WHAT THE TASK REQUIRES — Collect each line of the records containing the string "Youth".

= = = = =

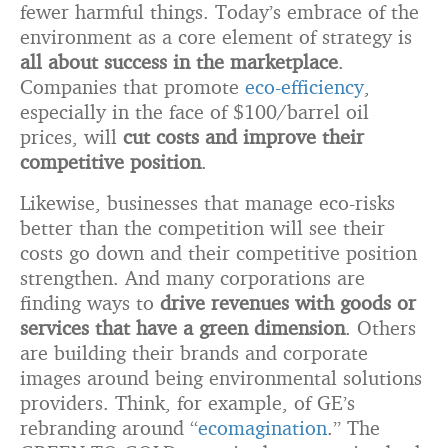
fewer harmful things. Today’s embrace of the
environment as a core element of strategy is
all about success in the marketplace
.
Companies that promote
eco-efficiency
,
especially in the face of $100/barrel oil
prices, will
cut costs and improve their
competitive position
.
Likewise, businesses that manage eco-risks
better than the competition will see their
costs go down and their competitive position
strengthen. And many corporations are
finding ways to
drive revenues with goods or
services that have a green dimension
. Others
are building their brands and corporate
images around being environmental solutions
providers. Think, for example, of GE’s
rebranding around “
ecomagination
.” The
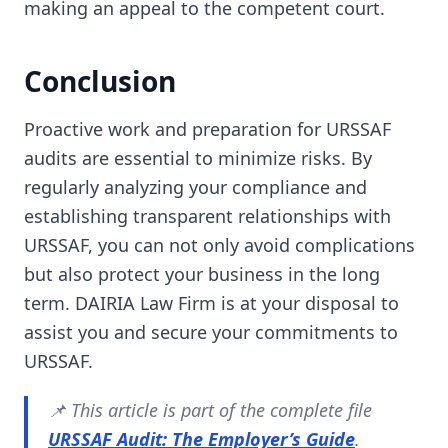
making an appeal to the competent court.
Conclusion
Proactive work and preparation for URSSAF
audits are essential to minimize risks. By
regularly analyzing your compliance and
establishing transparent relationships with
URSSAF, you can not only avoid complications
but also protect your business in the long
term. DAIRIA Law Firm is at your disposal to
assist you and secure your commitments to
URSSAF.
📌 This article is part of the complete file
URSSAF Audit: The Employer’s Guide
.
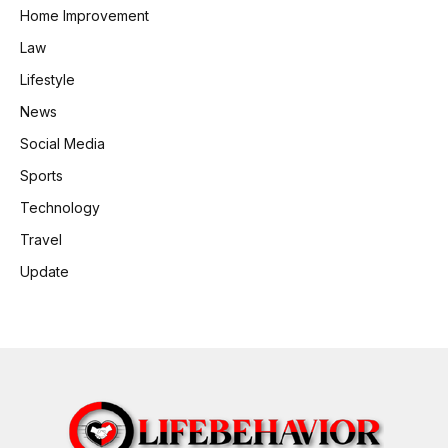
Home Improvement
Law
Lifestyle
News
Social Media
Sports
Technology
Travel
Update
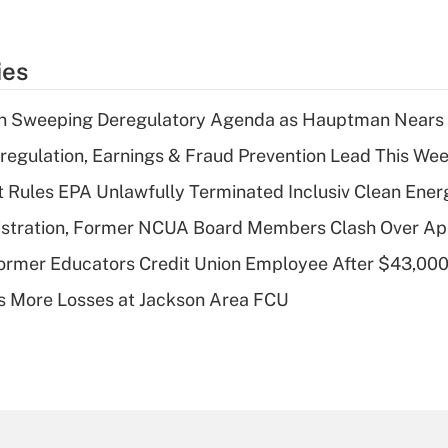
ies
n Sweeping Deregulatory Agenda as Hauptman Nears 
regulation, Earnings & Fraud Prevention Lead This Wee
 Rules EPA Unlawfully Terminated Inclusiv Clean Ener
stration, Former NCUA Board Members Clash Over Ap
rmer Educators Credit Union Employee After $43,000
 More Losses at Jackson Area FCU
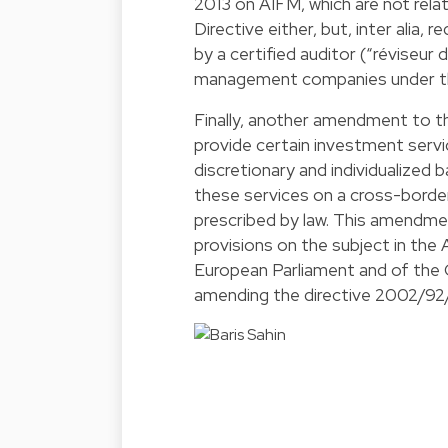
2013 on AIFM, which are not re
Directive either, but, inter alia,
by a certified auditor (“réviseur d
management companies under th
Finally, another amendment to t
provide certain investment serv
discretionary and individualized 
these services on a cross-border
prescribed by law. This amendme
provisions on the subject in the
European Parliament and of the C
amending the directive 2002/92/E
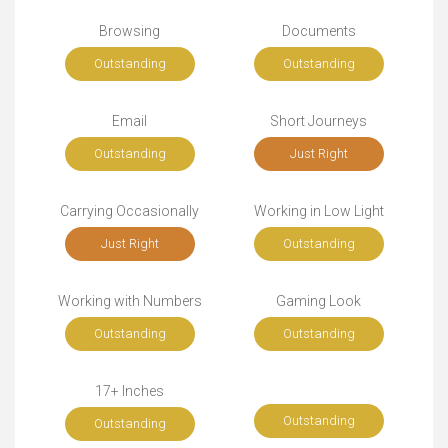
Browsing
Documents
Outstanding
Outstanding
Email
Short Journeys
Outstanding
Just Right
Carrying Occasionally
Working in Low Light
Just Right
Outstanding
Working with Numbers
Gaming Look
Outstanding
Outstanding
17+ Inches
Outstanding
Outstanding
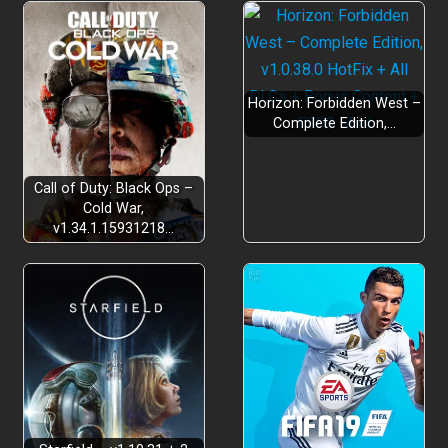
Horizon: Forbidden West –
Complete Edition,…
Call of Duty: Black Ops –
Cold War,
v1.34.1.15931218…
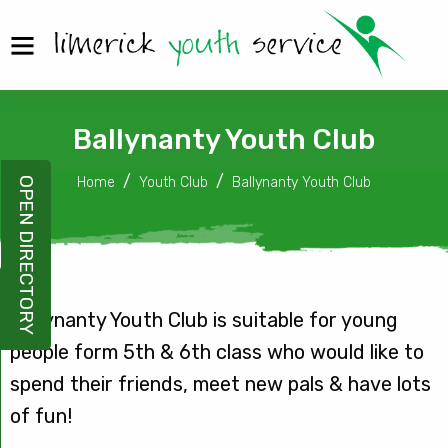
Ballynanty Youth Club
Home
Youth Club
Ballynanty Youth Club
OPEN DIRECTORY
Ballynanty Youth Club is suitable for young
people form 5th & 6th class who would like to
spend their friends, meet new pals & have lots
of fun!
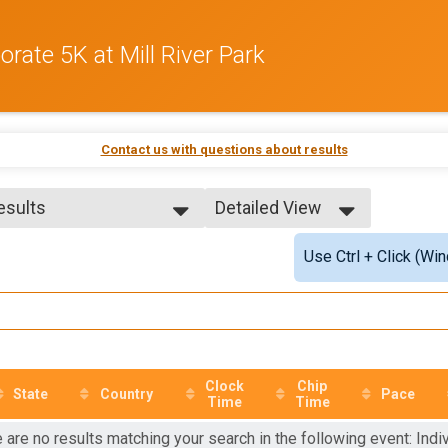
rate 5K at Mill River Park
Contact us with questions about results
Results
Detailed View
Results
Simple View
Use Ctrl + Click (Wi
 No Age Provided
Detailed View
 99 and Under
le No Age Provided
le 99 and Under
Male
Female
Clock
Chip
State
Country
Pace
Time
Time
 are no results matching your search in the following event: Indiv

= = = = =

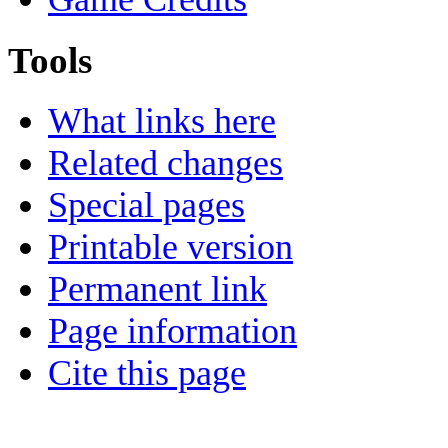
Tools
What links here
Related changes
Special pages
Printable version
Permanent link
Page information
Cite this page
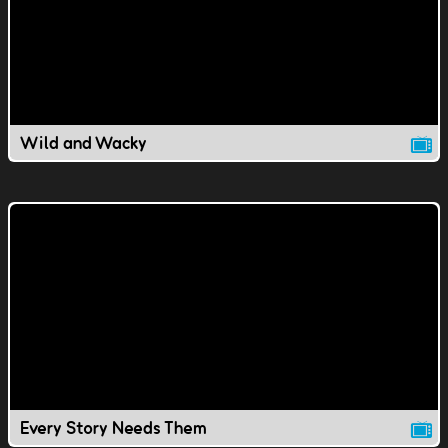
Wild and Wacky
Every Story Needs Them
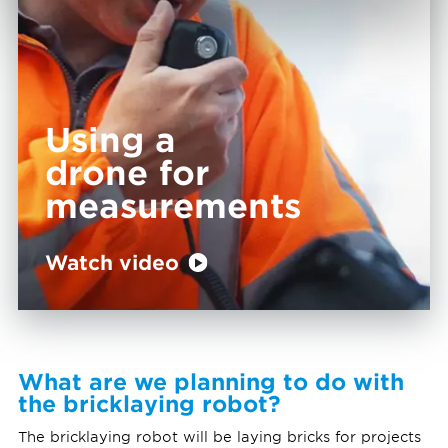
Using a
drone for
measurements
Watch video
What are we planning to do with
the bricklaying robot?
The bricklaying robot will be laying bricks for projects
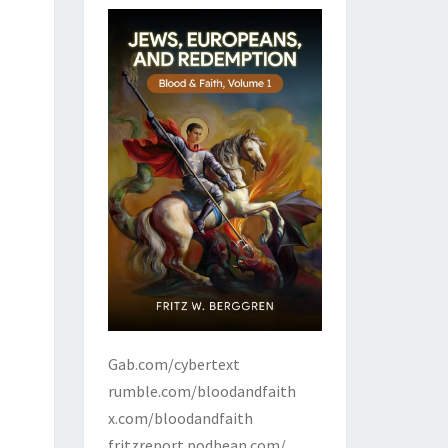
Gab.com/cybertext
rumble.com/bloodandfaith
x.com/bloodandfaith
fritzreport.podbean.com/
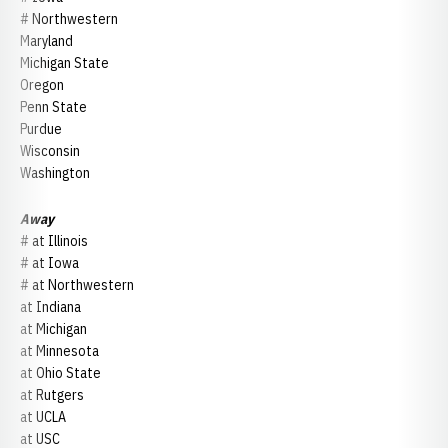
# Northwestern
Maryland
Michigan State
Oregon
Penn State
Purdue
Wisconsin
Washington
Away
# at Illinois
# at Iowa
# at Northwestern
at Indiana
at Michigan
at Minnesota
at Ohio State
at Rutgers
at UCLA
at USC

= = = = =

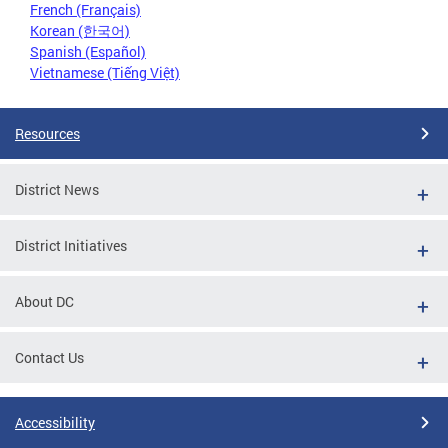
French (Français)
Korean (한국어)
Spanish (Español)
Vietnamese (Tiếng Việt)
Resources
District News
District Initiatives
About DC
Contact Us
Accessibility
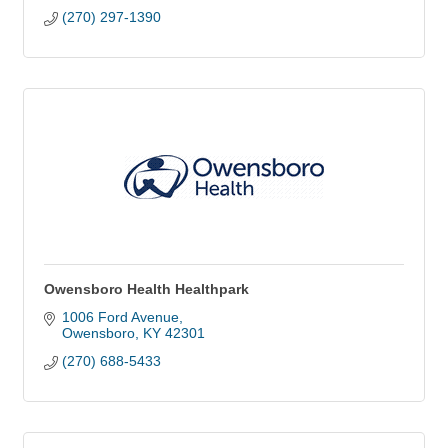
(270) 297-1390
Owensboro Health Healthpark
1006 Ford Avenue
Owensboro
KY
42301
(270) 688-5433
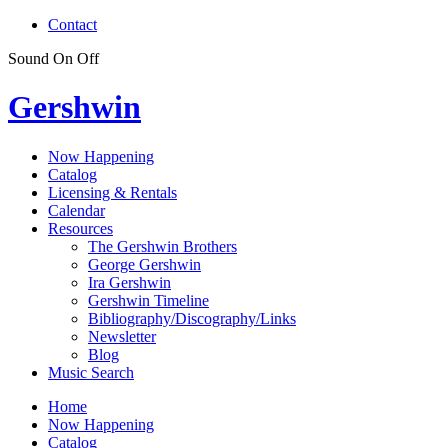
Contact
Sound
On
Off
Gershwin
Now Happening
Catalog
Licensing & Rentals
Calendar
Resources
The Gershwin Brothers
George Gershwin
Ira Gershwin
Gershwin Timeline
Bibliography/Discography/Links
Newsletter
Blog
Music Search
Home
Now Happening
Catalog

= = = = =

FINISHED TASK —
Ballynanty Youth Club
Youth Club
Ballynanty Youth Club
Ballynanty Youth Club is suitable for young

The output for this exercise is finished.